→ What this task involves: Exact copies of all the entries are required, and no pictures should appear in them.

→ Given data:

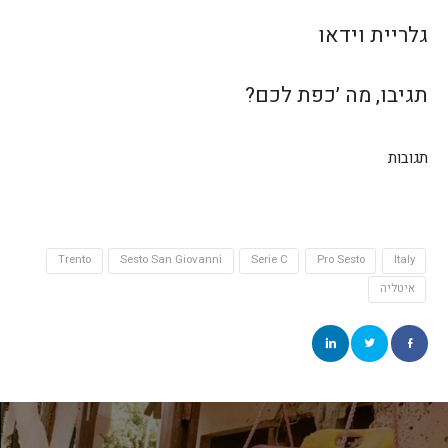
גלריית וידאו
תגיבו, מה ׳כפת לכם?
תגובות
Trento
Sesto San Giovanni
Serie C
Pro Sesto
Italy
איטליה
יווט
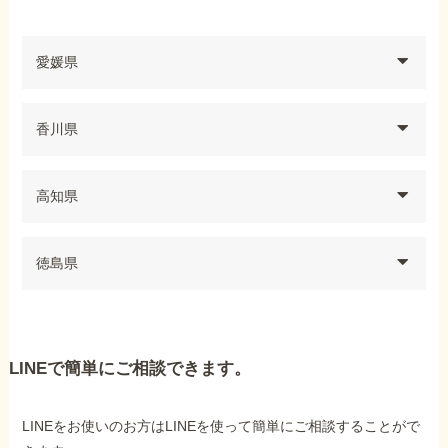
愛媛県
香川県
高知県
徳島県
LINEで簡単にご相談できます。
LINEをお使いのお方はLINEを使って簡単にご相談することがで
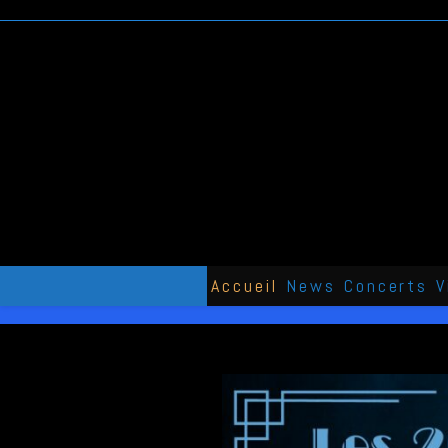
Skip
to
content
Accueil
News
Concerts
V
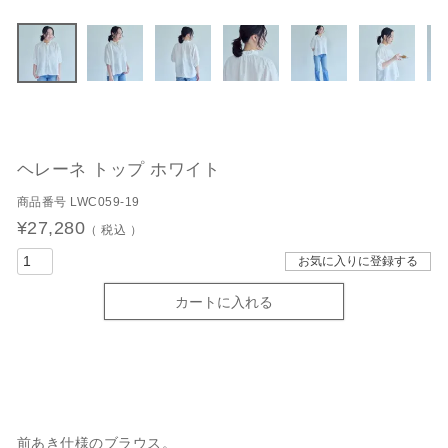
ヘレーネ トップ ホワイト
商品番号
LWC059-19
¥
27,280
税込
お気に入りに登録する
カートに入れる
前あき仕様のブラウス。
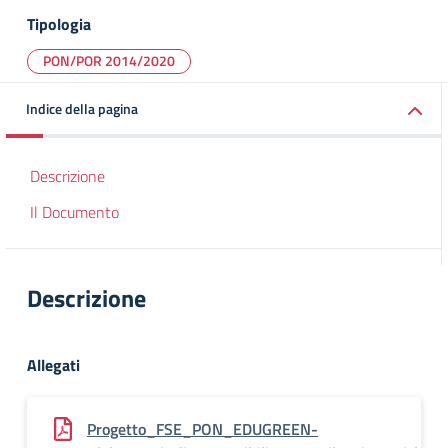
Tipologia
PON/POR 2014/2020
Indice della pagina
Descrizione
Il Documento
Descrizione
Allegati
Progetto_FSE_PON_EDUGREEN-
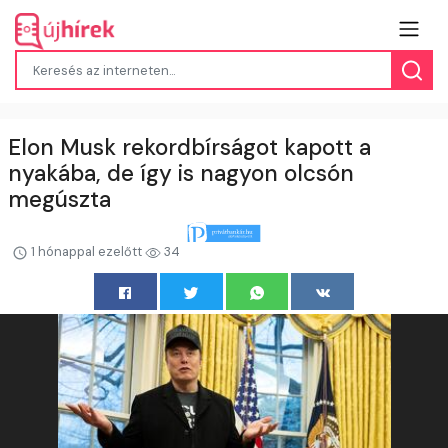
Elon Musk rekordbírságot kapott a
nyakába, de így is nagyon olcsón
megúszta
1 hónappal ezelőtt
34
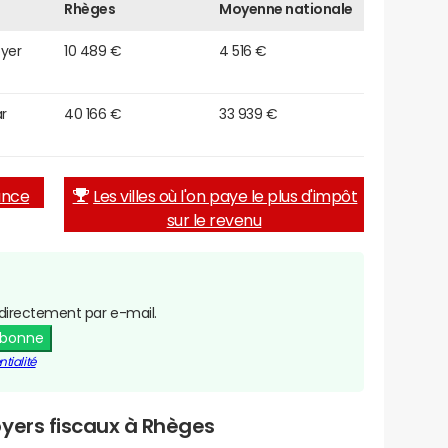
Rhèges
Moyenne nationale
oyer
10 489 €
4 516 €
r
40 166 €
33 939 €
rance
Les villes où l'on paye le plus d'impôt
sur le revenu
directement par e-mail.
abonne
tialité
yers fiscaux à Rhèges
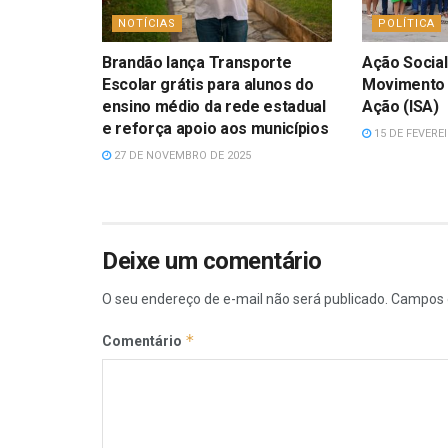
NOTÍCIAS
POLÍTICA
Brandão lança Transporte
Ação Social 
Escolar grátis para alunos do
Movimento 
ensino médio da rede estadual
Ação (ISA)
e reforça apoio aos municípios
15 DE FEVEREI
27 DE NOVEMBRO DE 2025
Deixe um comentário
O seu endereço de e-mail não será publicado.
Campos 
*
Comentário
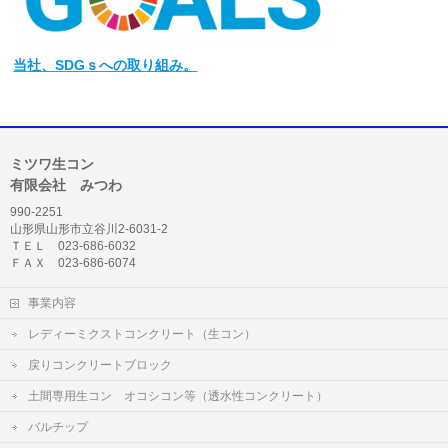
当社
、SDGｓへの取り組み。
ミツワ生コン
有限会社 みつわ
990-2251
山形県山形市立谷川2-6031-2
ＴＥＬ 023-686-6032
ＦＡＸ 023-686-6074
事業内容
レディーミクストコンクリート（生コン）
戻りコンクリートブロック
土間専用生コン オコシコン等（透水性コンクリート）
バルチップ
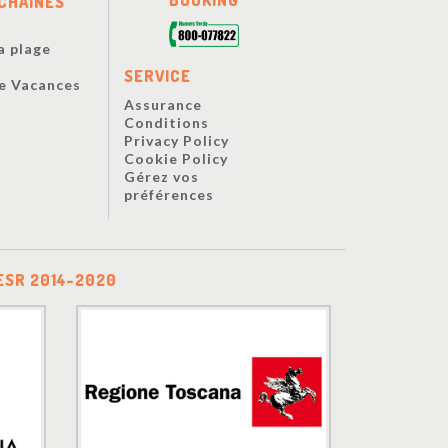
CHAÎNES
a plage
s
SERVICE
De Vacances
Assurance
Conditions
Privacy Policy
Cookie Policy
Gérez vos
préférences
ESR 2014-2020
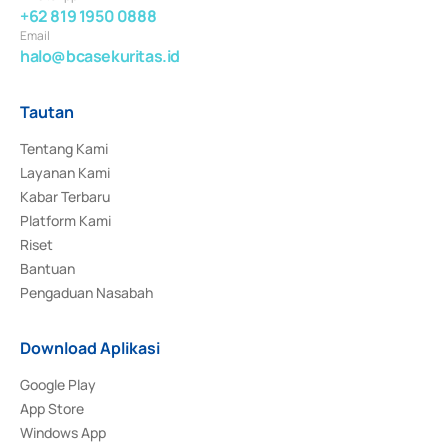
+62 819 1950 0888
Email
halo@bcasekuritas.id
Tautan
Tentang Kami
Layanan Kami
Kabar Terbaru
Platform Kami
Riset
Bantuan
Pengaduan Nasabah
Download Aplikasi
Google Play
App Store
Windows App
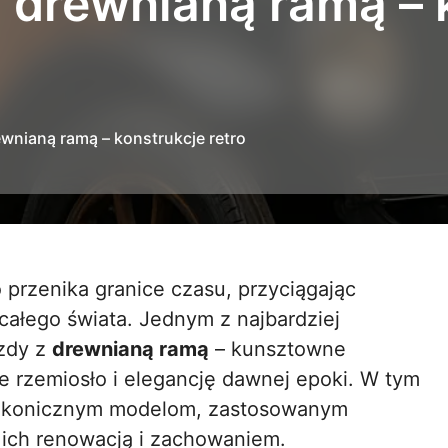
drewnianą ramą – 
nianą ramą – konstrukcje retro
całego świata. Jednym z najbardziej
azdy z
drewnianą ramą
– kunsztowne
ne rzemiosło i elegancję dawnej epoki. W tym
t, ikonicznym modelom, zastosowanym
ich renowacją i zachowaniem.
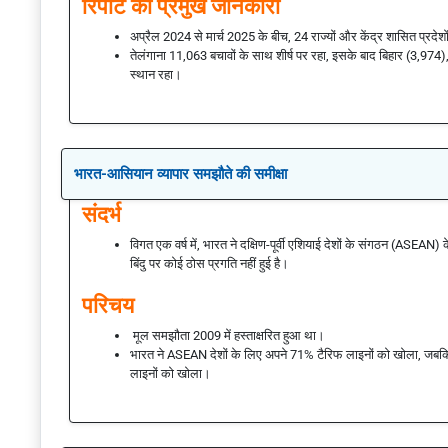
रिपोर्ट की प्रमुख जानकारी
अप्रैल 2024 से मार्च 2025 के बीच, 24 राज्यों और केंद्र शासित प्रदे
तेलंगाना 11,063 बचावों के साथ शीर्ष पर रहा, इसके बाद बिहार (3,974
स्थान रहा।
भारत-आसियान व्यापार समझौते की समीक्षा
संदर्भ
विगत एक वर्ष में, भारत ने दक्षिण-पूर्वी एशियाई देशों के संगठन (ASEAN) 
बिंदु पर कोई ठोस प्रगति नहीं हुई है।
परिचय
मूल समझौता 2009 में हस्ताक्षरित हुआ था।
भारत ने ASEAN देशों के लिए अपने 71% टैरिफ लाइनों को खोला, जबकि
लाइनों को खोला।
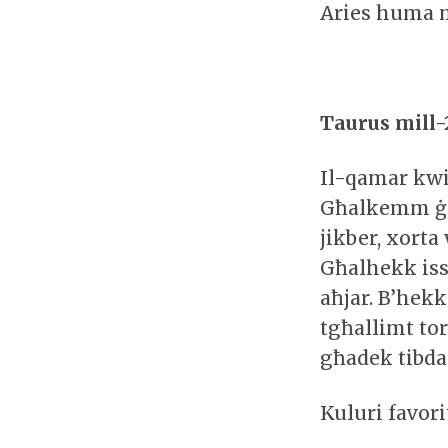
Aries huma m
Taurus mill-2
Il-qamar kwin
Għalkemm ġew
jikber, xort
Għalhekk issa
aħjar. B’hekk
tgħallimt to
għadek tibda
Kuluri favor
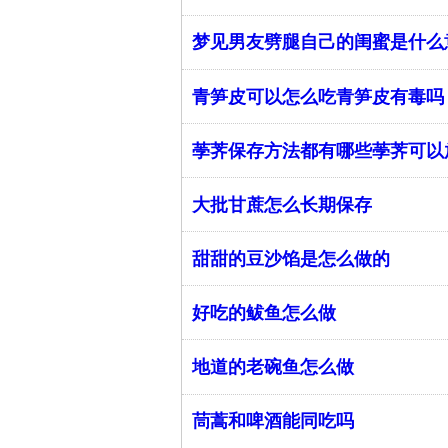
梦见男友劈腿自己的闺蜜是什么
青笋皮可以怎么吃青笋皮有毒吗
荸荠保存方法都有哪些荸荠可以
大批甘蔗怎么长期保存
甜甜的豆沙馅是怎么做的
好吃的鲅鱼怎么做
地道的老碗鱼怎么做
茼蒿和啤酒能同吃吗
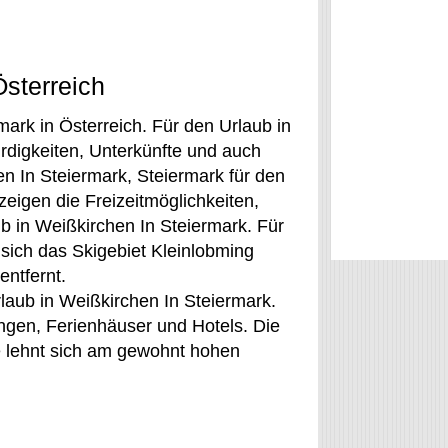
Österreich
ark in Österreich. Für den Urlaub in
digkeiten, Unterkünfte und auch
n In Steiermark, Steiermark für den
eigen die Freizeitmöglichkeiten,
 in Weißkirchen In Steiermark. Für
 sich das Skigebiet Kleinlobming
entfernt.
rlaub in Weißkirchen In Steiermark.
ngen, Ferienhäuser und Hotels. Die
te lehnt sich am gewohnt hohen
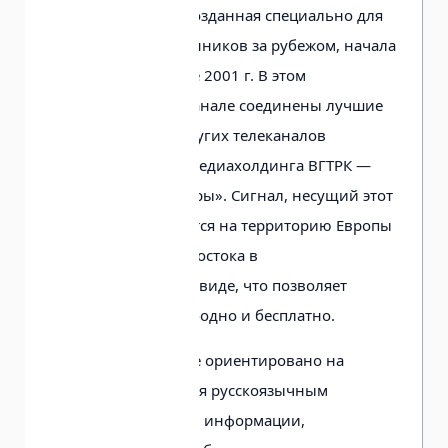
«РТР — Планета», созданная специально для
наших соотечественников за рубежом, начала
свою работу в июле 2001 г. В этом
спутниковом телеканале соединены лучшие
программы двух других телеканалов
государственного медиахолдинга ВГТРК —
«России» и «Культуры». Сигнал, несущий этот
телеканал, передается на территорию Европы
и стран Ближнего Востока в
незакодированном виде, что позволяет
принимать его свободно и бесплатно.
Третье направление ориентировано на
оказание содействия русскоязычным
средствам массовой информации,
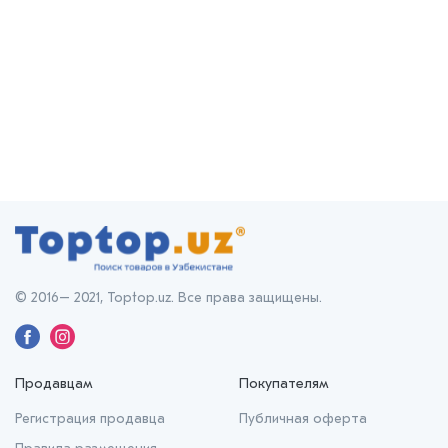
© 2016– 2021, Toptop.uz. Все права защищены.
Продавцам
Покупателям
Регистрация продавца
Публичная оферта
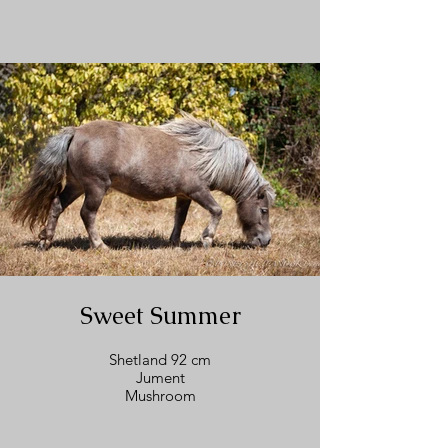
Sweet Summer
Shetland 92 cm
Jument
Mushroom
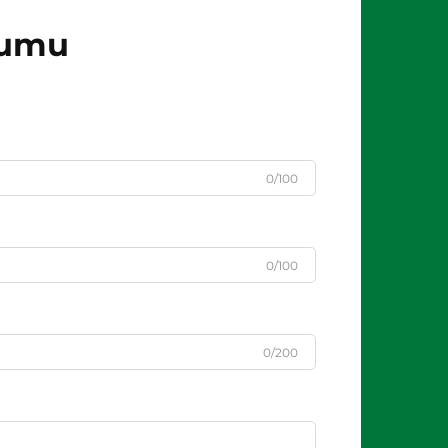
jumu
0/100
0/100
0/200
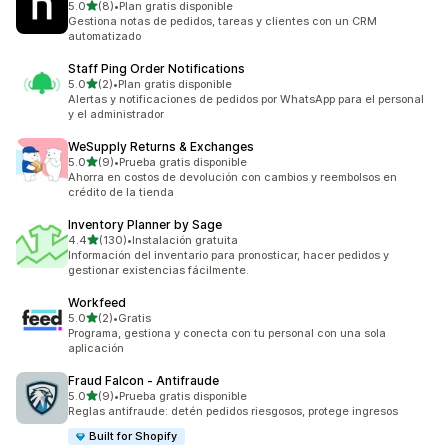
de 5 estrellas
5.0
(8)
•
Plan gratis disponible
8 reseñas en total
Gestiona notas de pedidos, tareas y clientes con un CRM
automatizado
Staff Ping Order Notifications
de 5 estrellas
5.0
(2)
•
Plan gratis disponible
2 reseñas en total
Alertas y notificaciones de pedidos por WhatsApp para el personal
y el administrador
WeSupply Returns & Exchanges
de 5 estrellas
5.0
(9)
•
Prueba gratis disponible
9 reseñas en total
Ahorra en costos de devolución con cambios y reembolsos en
crédito de la tienda
Inventory Planner by Sage
de 5 estrellas
4.4
(130)
•
Instalación gratuita
130 reseñas en total
Información del inventario para pronosticar, hacer pedidos y
gestionar existencias fácilmente.
Workfeed
de 5 estrellas
5.0
(2)
•
Gratis
2 reseñas en total
Programa, gestiona y conecta con tu personal con una sola
aplicación
Fraud Falcon ‑ Antifraude
de 5 estrellas
5.0
(9)
•
Prueba gratis disponible
9 reseñas en total
Reglas antifraude: detén pedidos riesgosos, protege ingresos
Built for Shopify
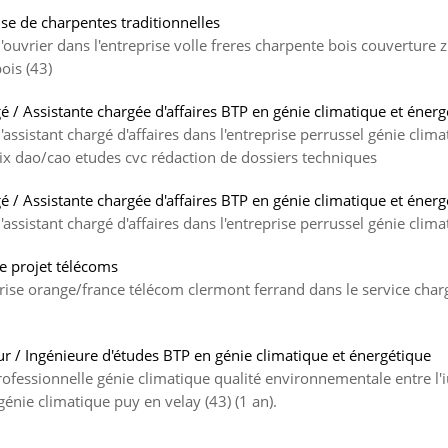
se de charpentes traditionnelles
'ouvrier dans l'entreprise volle freres charpente bois couverture 
ois (43)
gé / Assistante chargée d'affaires BTP en génie climatique et éner
assistant chargé d'affaires dans l'entreprise perrussel génie clima
rix dao/cao etudes cvc rédaction de dossiers techniques
gé / Assistante chargée d'affaires BTP en génie climatique et éner
assistant chargé d'affaires dans l'entreprise perrussel génie clima
de projet télécoms
prise orange/france télécom clermont ferrand dans le service charg
ur / Ingénieure d'études BTP en génie climatique et énergétique
rofessionnelle génie climatique qualité environnementale entre l'i
 génie climatique puy en velay (43) (1 an).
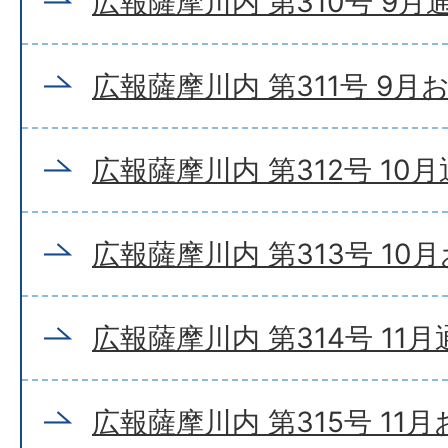
広報薩摩川内 第310号 9月
広報薩摩川内 第311号 9月
広報薩摩川内 第312号 10
広報薩摩川内 第313号 10
広報薩摩川内 第314号 11
広報薩摩川内 第315号 11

→ Task answer:
גלריית וידאו
תגיבו, מה ׳כפת לכם?
תגובות
Trento
Sesto San Giovanni
Serie C
Pro Sesto
Italy
איטליה
יווט
愛媛県
香川県
高知県
徳島県
LINEで簡単にご相談できます。
LINEをお使いのお方はLINEを使って簡単にご相談することがで
Skip
to
content
Accueil
News
Concerts
V
ヘレーネ トップ ホワイト
商品番号
LWC059-19
¥
27,280
税込
お気に入りに登録する
カートに入れる
前あき仕様のブラウス。
Tipologia
PON/POR 2014/2020
Indice della pagina
Descrizione
Il Documento
Descrizione
Allegati
Progetto_FSE_PON_EDUGREEN-
Elon Musk rekordbírságot kapott a
nyakába, de így is nagyon olcsón
megúszta
1 hónappal ezelőtt
34
Rhèges
Moyenne nationale
oyer
10 489 €
4 516 €
r
40 166 €
33 939 €
rance
Les villes où l'on paye le plus d'impôt
sur le revenu
directement par e-mail.
abonne
tialité
yers fiscaux à Rhèges
NOTÍCIAS
POLÍTICA
Brandão lança Transporte
Ação Social 
Escolar grátis para alunos do
Movimento 
ensino médio da rede estadual
Ação (ISA)
e reforça apoio aos municípios
15 DE FEVEREI
27 DE NOVEMBRO DE 2025
Deixe um comentário
O seu endereço de e-mail não será publicado.
Campos 
*
Comentário
当社
、SDGｓへの取り組み。
ミツワ生コン
有限会社 みつわ
990-2251
山形県山形市立谷川2-6031-2
ＴＥＬ 023-686-6032
ＦＡＸ 023-686-6074
事業内容
レディーミクストコンクリート（生コン）
戻りコンクリートブロック
土間専用生コン オコシコン等（透水性コンクリート）
バルチップ
CHAÎNES
a plage
s
SERVICE
De Vacances
Assurance
Conditions
Privacy Policy
Cookie Policy
Gérez vos
préférences
ESR 2014-2020
+62 819 1950 0888
Email
halo@bcasekuritas.id
Tautan
Tentang Kami
Layanan Kami
Kabar Terbaru
Platform Kami
Riset
Bantuan
Pengaduan Nasabah
Download Aplikasi
Google Play
App Store
Windows App
drewnianą ramą – 
nianą ramą – konstrukcje retro
całego świata. Jednym z najbardziej
azdy z
drewnianą ramą
– kunsztowne
ne rzemiosło i elegancję dawnej epoki. W tym
t, ikonicznym modelom, zastosowanym
ich renowacją i zachowaniem.
रिपोर्ट की प्रमुख जानकारी
अप्रैल 2024 से मार्च 2025 के बीच, 24 राज्यों और केंद्र शासित प्रदे
तेलंगाना 11,063 बचावों के साथ शीर्ष पर रहा, इसके बाद बिहार (3,974
स्थान रहा।
भारत-आसियान व्यापार समझौते की समीक्षा
संदर्भ
विगत एक वर्ष में, भारत ने दक्षिण-पूर्वी एशियाई देशों के संगठन (ASEAN) 
बिंदु पर कोई ठोस प्रगति नहीं हुई है।
परिचय
मूल समझौता 2009 में हस्ताक्षरित हुआ था।
भारत ने ASEAN देशों के लिए अपने 71% टैरिफ लाइनों को खोला, जबकि
लाइनों को खोला।
Aries huma m
Taurus mill-2
Il-qamar kwin
Għalkemm ġew
jikber, xort
Għalhekk issa
aħjar. B’hekk
tgħallimt to
għadek tibda
Kuluri favor
梦见男友劈腿自己的闺蜜是什么
青笋皮可以怎么吃青笋皮有毒吗
荸荠保存方法都有哪些荸荠可以
大批甘蔗怎么长期保存
甜甜的豆沙馅是怎么做的
好吃的鲅鱼怎么做
地道的老碗鱼怎么做
茼蒿和啤酒能同吃吗
Österreich
ark in Österreich. Für den Urlaub in
digkeiten, Unterkünfte und auch
n In Steiermark, Steiermark für den
eigen die Freizeitmöglichkeiten,
 in Weißkirchen In Steiermark. Für
 sich das Skigebiet Kleinlobming
entfernt.
rlaub in Weißkirchen In Steiermark.
ngen, Ferienhäuser und Hotels. Die
te lehnt sich am gewohnt hohen
«РТР — Планета», созданная специально для
наших соотечественников за рубежом, начала
свою работу в июле 2001 г. В этом
спутниковом телеканале соединены лучшие
программы двух других телеканалов
государственного медиахолдинга ВГТРК —
«России» и «Культуры». Сигнал, несущий этот
телеканал, передается на территорию Европы
и стран Ближнего Востока в
незакодированном виде, что позволяет
принимать его свободно и бесплатно.
Третье направление ориентировано на
оказание содействия русскоязычным
средствам массовой информации,
© 2016– 2021, Toptop.uz. Все права защищены.
Продавцам
Покупателям
Регистрация продавца
Публичная оферта
Sweet Summer
Shetland 92 cm
Jument
Mushroom
jumu
0/100
0/100
0/200
de 5 estrellas
5.0
(8)
•
Plan gratis disponible
8 reseñas en total
Gestiona notas de pedidos, tareas y clientes con un CRM
automatizado
Staff Ping Order Notifications
de 5 estrellas
5.0
(2)
•
Plan gratis disponible
2 reseñas en total
Alertas y notificaciones de pedidos por WhatsApp para el personal
y el administrador
WeSupply Returns & Exchanges
de 5 estrellas
5.0
(9)
•
Prueba gratis disponible
9 reseñas en total
Ahorra en costos de devolución con cambios y reembolsos en
crédito de la tienda
Inventory Planner by Sage
de 5 estrellas
4.4
(130)
•
Instalación gratuita
130 reseñas en total
Información del inventario para pronosticar, hacer pedidos y
gestionar existencias fácilmente.
Workfeed
de 5 estrellas
5.0
(2)
•
Gratis
2 reseñas en total
Programa, gestiona y conecta con tu personal con una sola
aplicación
Fraud Falcon ‑ Antifraude
de 5 estrellas
5.0
(9)
•
Prueba gratis disponible
9 reseñas en total
Reglas antifraude: detén pedidos riesgosos, protege ingresos
Built for Shopify
se de charpentes traditionnelles
'ouvrier dans l'entreprise volle freres charpente bois couverture 
ois (43)
gé / Assistante chargée d'affaires BTP en génie climatique et éner
assistant chargé d'affaires dans l'entreprise perrussel génie clima
rix dao/cao etudes cvc rédaction de dossiers techniques
gé / Assistante chargée d'affaires BTP en génie climatique et éner
assistant chargé d'affaires dans l'entreprise perrussel génie clima
de projet télécoms
prise orange/france télécom clermont ferrand dans le service charg
ur / Ingénieure d'études BTP en génie climatique et énergétique
rofessionnelle génie climatique qualité environnementale entre l'i
 génie climatique puy en velay (43) (1 an).
広報薩摩川内 第310号 9月
広報薩摩川内 第311号 9月
広報薩摩川内 第312号 10
広報薩摩川内 第313号 10
広報薩摩川内 第314号 11
広報薩摩川内 第315号 11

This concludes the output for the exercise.